Regional

Sulawesi Selatan Siap Jadi Simpul Strategis Angkutan Lebaran 2026

×

Sulawesi Selatan Siap Jadi Simpul Strategis Angkutan Lebaran 2026

Sebarkan artikel ini
Rapat Koordinasi Angkutan Lebaran yang dipimpin Menteri Perhubungan Republik Indonesia, Dudy Purwagandhi, di Ruang Rapat Pimpinan Lantai 2 Kantor Gubernur Sulawesi Selatan, Jumat (27/2/2026). Foto: HO/Pemprov Sulawesi Selatan/Eranesia.id

PEMERINTAH pusat bersama pemerintah daerah dan seluruh pemangku kepentingan transportasi memperkuat koordinasi nasional menjelang Angkutan Lebaran 2026.

Menteri Perhubungan Republik Indonesia, Dudy Purwagandhi, memimpin Rapat Koordinasi Angkutan Lebaran di Ruang Rapat Pimpinan Lantai 2 Kantor Gubernur Sulawesi Selatan, Jumat (27/2/2026).

Gubernur Sulawesi Selatan, Andi Sudirman Sulaiman, menghadiri rapat bersama unsur Forkopimda, instansi vertikal, dan operator lintas moda. Sejumlah pemangku kepentingan turut serta, termasuk PT Pelabuhan Indonesia (Pelindo) Regional 4 sebagai operator pelabuhan utama di Kawasan Timur Indonesia.
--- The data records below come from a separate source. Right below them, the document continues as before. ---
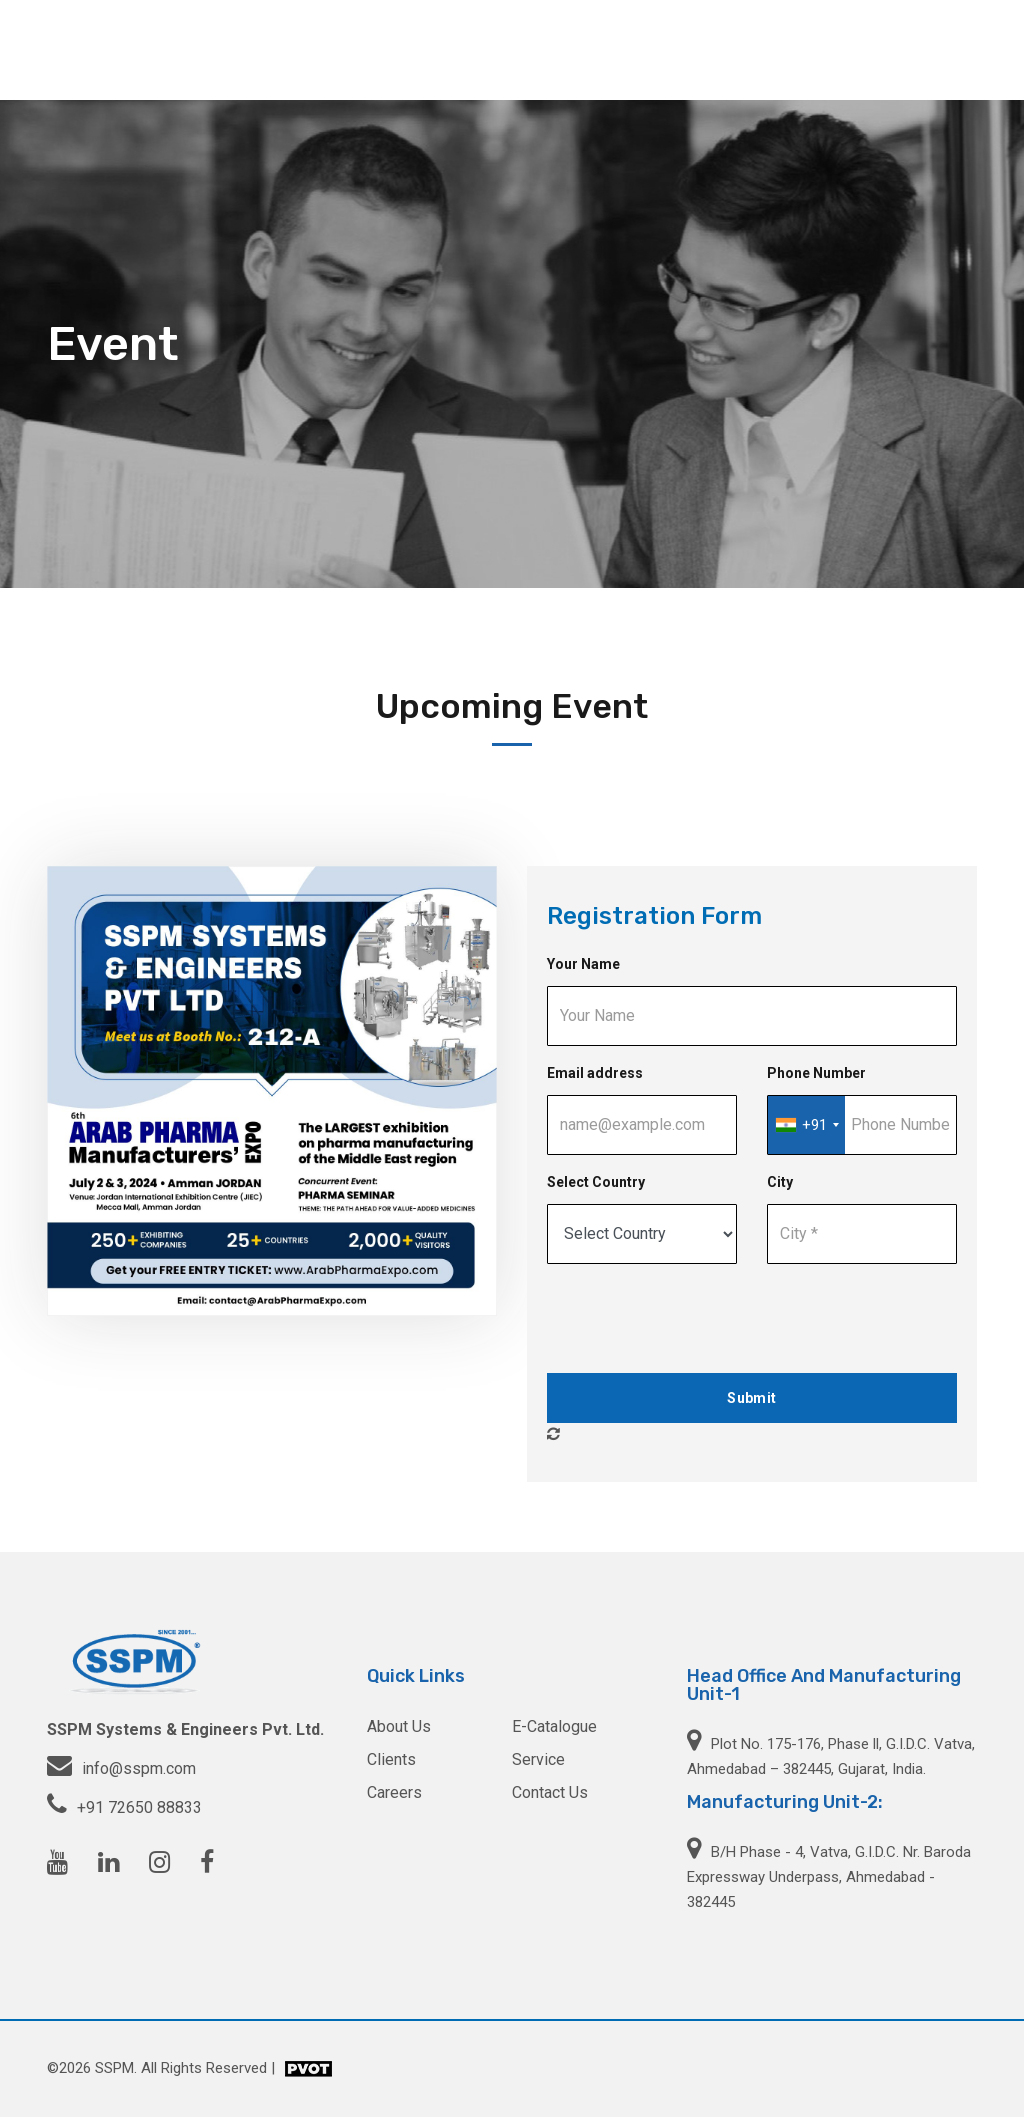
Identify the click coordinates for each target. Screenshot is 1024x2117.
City (780, 1182)
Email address (595, 1073)
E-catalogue (682, 49)
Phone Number (816, 1073)
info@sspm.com (139, 1768)
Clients (772, 49)
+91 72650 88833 (139, 1807)
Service (591, 49)
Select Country (596, 1182)
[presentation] (699, 1319)
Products (512, 49)
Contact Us (934, 49)
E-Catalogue (554, 1726)
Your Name (583, 964)
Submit (751, 1398)
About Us (427, 49)
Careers (845, 49)
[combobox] (806, 1125)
Forum ini menjadi langkah antisipatif untuk memastikan kesiapan sistem transportasi nasional menghadapi lonjakan mobilitas saat mudik dan arus balik Lebaran. Koordinasi juga difokuskan pada kelancaran arus penumpang dan distribusi logistik antarwilayah.

Dudy Purwagandhi menegaskan, Angkutan Lebaran menjadi momentum strategis untuk menguji kesiapan infrastruktur, keselamatan, dan koordinasi lintas sektor.

Menurutnya, seluruh pihak harus menjaga kelancaran pergerakan penumpang serta mempertahankan standar keselamatan dan kualitas pelayanan publik.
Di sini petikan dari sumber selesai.